Dr. Nancy Davidson has seen many things change over the course of her 25-year career as a breast cancer researcher and physician. But by far the biggest change she has seen is the shift to a more “patient-centered focus” in cancer care.
“Over my career, our field has become dramatically more patient-centered,” said Dr. Davidson, one of the world's leading breast cancer specialists and director of the University of Pittsburgh Cancer Institute. “The patient is our focal point - as cancer doctors, we're wrapped around the patient, trying to help them make the best possible decisions.”
Dr. Davidson believes it's possible to be much more patient-focused today because of the significant advances that have been achieved in cancer care. Patients and physicians have better information to guide their decisions, and more options for treating their cancer - in many cases with fewer complications.
“To take breast cancer as just one example, we've seen a huge refinement in how we do surgery,” Dr. Davidson said, noting that while full breast removal was once standard treatment, today many tumors can be removed without such invasive procedures. “We've demonstrated unequivocally that smaller surgeries are often as effective as larger surgeries. We've been able to refine and minimize our surgical techniques, and patients have benefitted.”
“Survivorship is something we didn't used to be able to think about much. But now that treatments have improved, we get to think about survivorship a lot.” - Dr. Nancy Davidson
Similar gains have been made against many other cancer types, she said. “For years and years there was exactly one colon cancer drug. Today, there's a whole arsenal of treatments to choose from.”
All of this adds up to increased attention to survivorship and quality of life for patients. “Survivorship is something we didn't used to be able to think about much. But now that treatments have improved, we get to think about survivorship a lot,” Dr. Davidson said.
Dr. Davidson first got involved in breast cancer through a series of coincidences, starting with a part-time college job in a cancer research lab that she found through a friend. This led to another job with an up-and-coming breast cancer researcher at the National Cancer Institute. These experiences convinced her that the field was her “north star.” In 1986, while setting out as a breast cancer specialist at Johns Hopkins University, she received an ASCO Young Investigator Award, which she credits with helping launch her career.
The award supported research on the role of a protein known as v-erbB in breast cancer. “While that research went absolutely nowhere in my lab,” she said with a laugh, “I'm very happy to report that it went a long way in other people's labs.” The protein is part of a family of proteins that are now targeted with anti-cancer drugs like Herceptin.
Over the past 25 years, Dr. Davidson has gone on to play a pivotal role in major breast cancer treatment advances. She has published key findings on the role of hormones, particularly estrogen, on gene expression and cell growth in breast cancer. In 2007-2008, she served as ASCO's president, a role she says helped her “think more broadly about the totality of cancer, and how we need to approach it going forward.”
For her contributions to breast cancer research and care, Dr. Davidson was presented with the 2010 Gianni Bonadonna Breast Cancer Award. Dr. Davidson said she was honored to receive the award, not just because it recognizes her research, but also because it recognizes the importance of mentoring the next generation of oncologists.
“I'd like to hope that I've given back to younger people in our field in the way that so many have given to me,” she said.
When she mentors younger researchers and physicians - including her own daughter, who recently entered medical school - Dr. Davidson asks them “to keep in mind our overarching goal, which is to do the best thing by our patients. I ask people to keep in mind that good science and good medicine are completely linked.”
Dr. Davidson said working with patients means building a long-term relationship, with both ups and downs. Reflecting on an email she received recently from a patient she cared for 17 years ago, Dr. Davidson said: “I'm delighted to think that someone who was treated so long ago is out and around and able to send me an email to ask a question. But unfortunately she got back in touch because she's had a recurrence of cancer, and I'm really sad that she still has to be in contact with an oncologist.”
Looking to the future of patient-centered cancer care, Dr.
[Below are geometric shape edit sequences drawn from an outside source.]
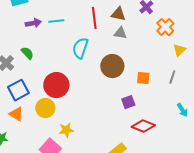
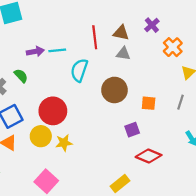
cyan line: (56, 21) -> (57, 50), moved
purple arrow: (33, 23) -> (35, 51), moved
yellow star: (66, 130) -> (64, 143), moved

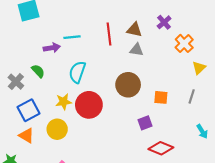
cyan line: (57, 50) -> (72, 37), moved
cyan semicircle: (79, 70) -> (77, 72), moved
red circle: (53, 111) -> (89, 105), moved
yellow star: (64, 143) -> (64, 102), moved

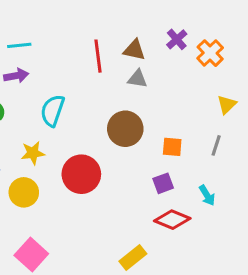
cyan line: (72, 37) -> (19, 45), moved
orange cross: (184, 43) -> (210, 53), moved
red circle: (89, 105) -> (81, 174), moved
purple square: (145, 123) -> (163, 183), moved
cyan arrow: (202, 131) -> (207, 195), moved

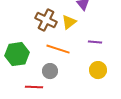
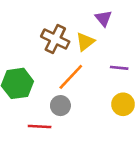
orange line: (58, 49) -> (71, 77), turned -65

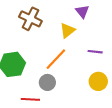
brown cross: (55, 39) -> (30, 19), moved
Davidson says this is a time “of both great opportunity and great challenge.”
“It's clear that cancer remains a huge health problem - in the United States as well as globally,” she said. “But we've learned so much about cancer, and we're poised to take advantage of that in an even more meaningful way in the future than we have in the past.”
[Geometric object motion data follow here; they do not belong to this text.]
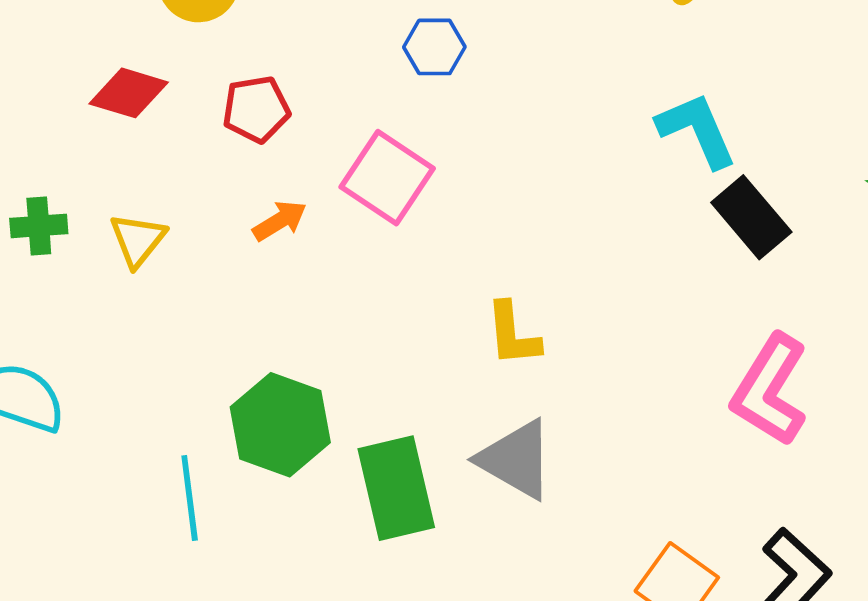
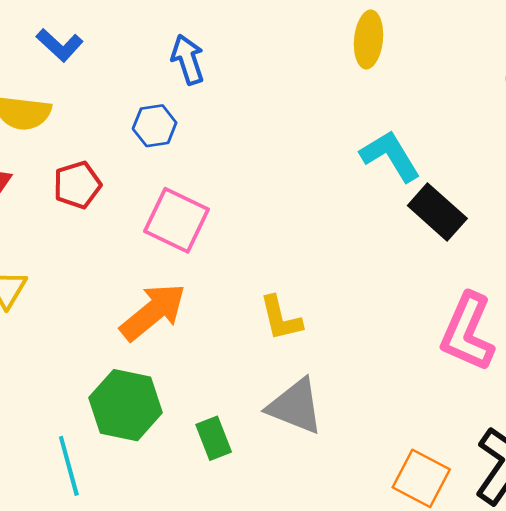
blue hexagon: (434, 47) -> (155, 126), moved
orange arrow: (280, 221) -> (153, 312), moved, size x1.8
green rectangle: (396, 488) -> (214, 438), size x0.6

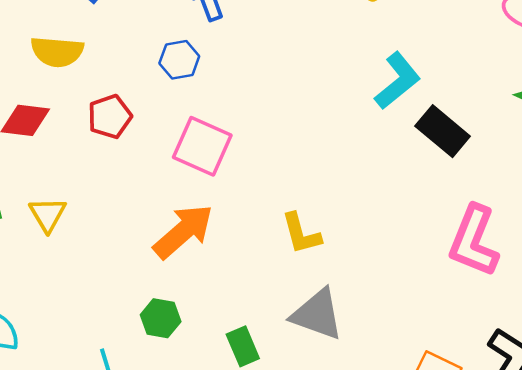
cyan L-shape: (390, 156) -> (398, 81), turned 84
green hexagon: (126, 405) -> (161, 318), size x0.6

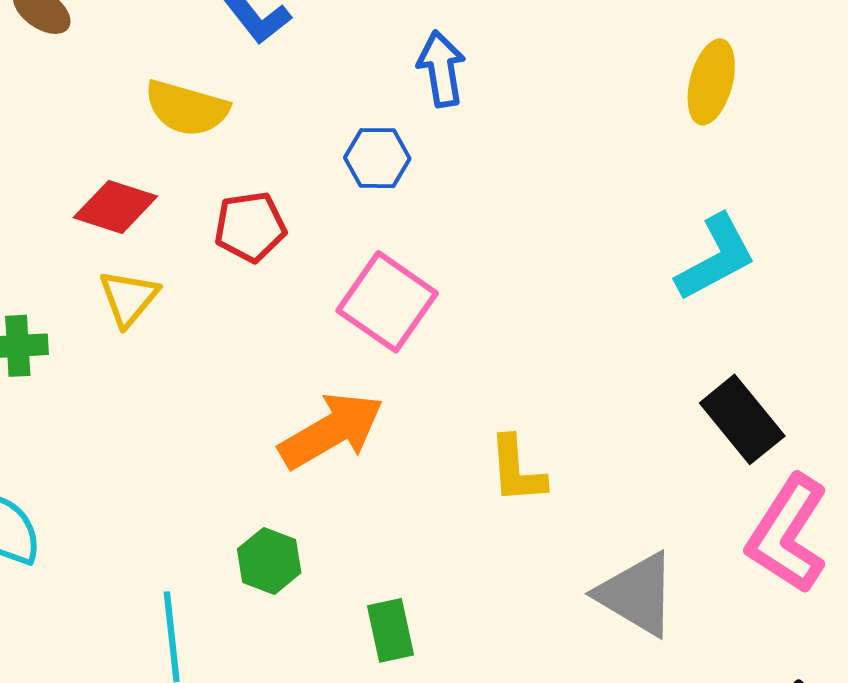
black rectangle: (443, 131) -> (742, 419), moved
yellow triangle: (48, 214) -> (129, 298), moved
gray triangle: (317, 314) -> (637, 594), moved

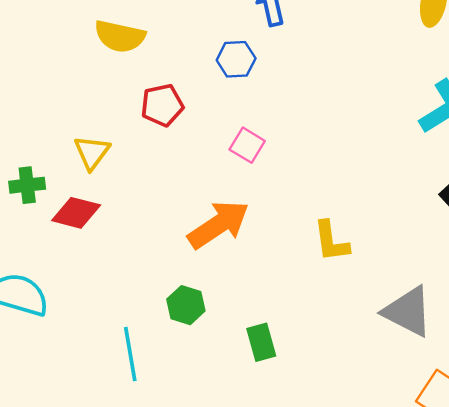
red diamond: (115, 207) -> (76, 213), moved
pink square: (387, 302) -> (247, 145), size x0.6

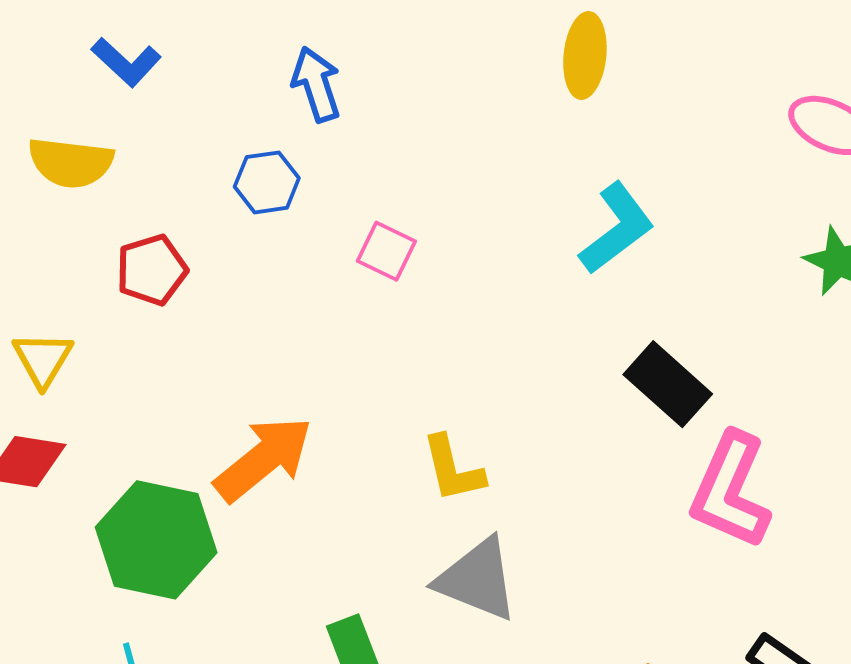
pink square: (247, 145) -> (386, 251), moved
green hexagon: (186, 305) -> (156, 540), moved, size x1.8
gray triangle: (408, 312) -> (477, 579), moved

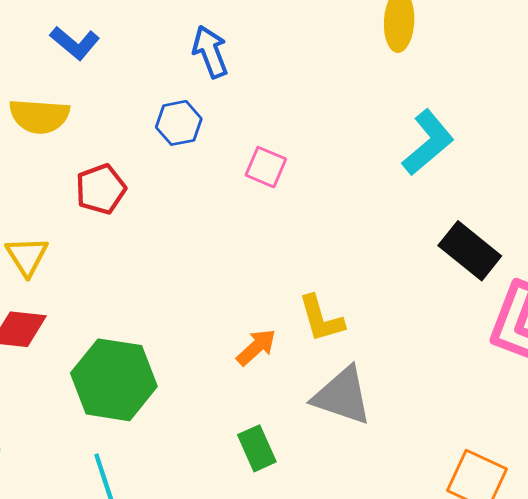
orange arrow: (263, 459) -> (256, 347), moved, size x0.6

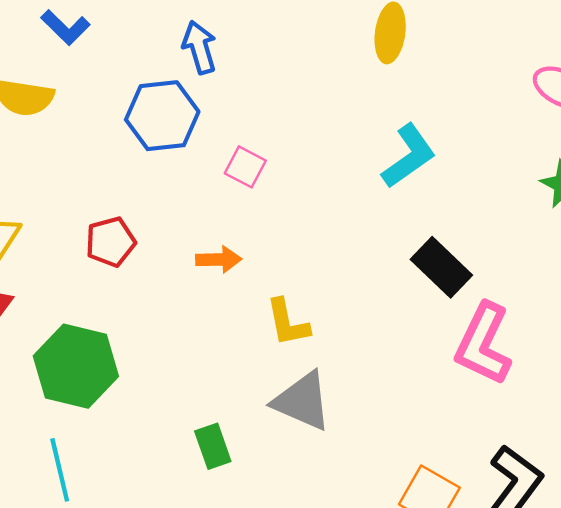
blue hexagon: (179, 123) -> (162, 116), size x1.6
red pentagon: (101, 189) -> (111, 242), moved
orange arrow: (256, 347) -> (219, 259), moved, turned 36

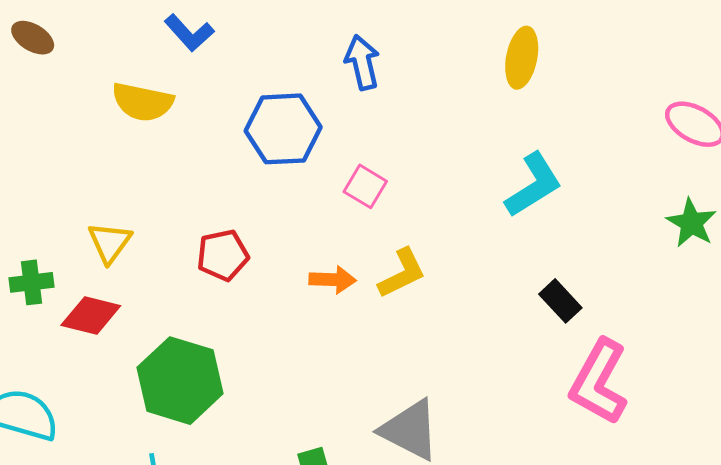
blue arrow: (199, 47) -> (362, 62), moved
black rectangle: (441, 267) -> (560, 301), size x0.7
yellow L-shape: (288, 323) -> (402, 273), moved, turned -108

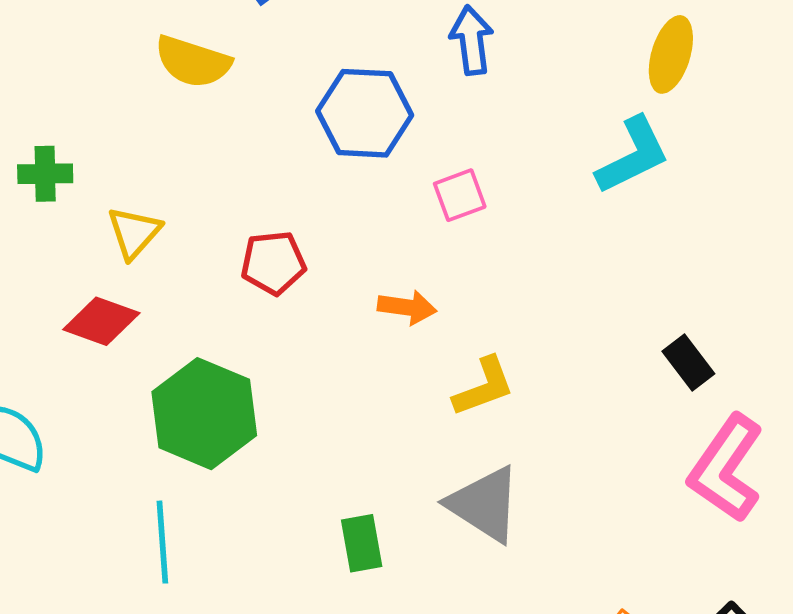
cyan L-shape: (533, 185) -> (633, 155), moved
pink square: (365, 186) -> (460, 195), turned 33
yellow L-shape: (402, 273) -> (484, 387), moved
green cross: (31, 282) -> (45, 174), moved

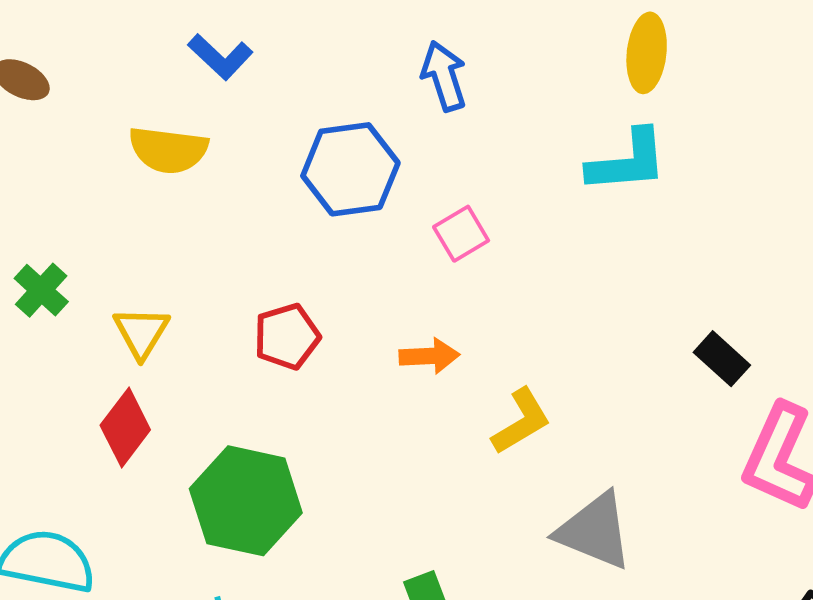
cyan L-shape: (633, 155) -> (627, 161), turned 32
green cross: (45, 174) -> (41, 290), turned -36
red diamond: (101, 321) -> (125, 427), turned -62
gray triangle: (484, 504) -> (594, 531), moved

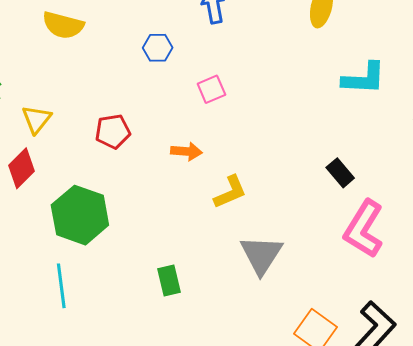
cyan L-shape: (627, 161) -> (364, 78), moved
blue hexagon: (350, 169) -> (158, 48), size x0.6
gray triangle: (594, 531) -> (261, 255), turned 33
Nancy E. Davidson, MD currently serves as Director of the University of Pittsburgh Cancer Institute and UPMC Cancer Centers. She has published key findings on the role of hormones, particularly estrogen, on gene expression and cell growth in breast cancer, and has also guided several important national clinical trials of potential new therapies, including chemoendocrine therapy for premenopausal breast cancer and antiangiogenesis therapy for advanced disease. Dr. Davidson was president of ASCO from 2007 to 2008 and has served as a member of the scientific advisory boards of numerous foundations. She has received several awards from ASCO, including the 2010 Gianni Bonadonna Breast Cancer Award, The ASCO Cancer Foundation Young Investigator Award, and the American Cancer Society Clinical Oncology Career Development Award.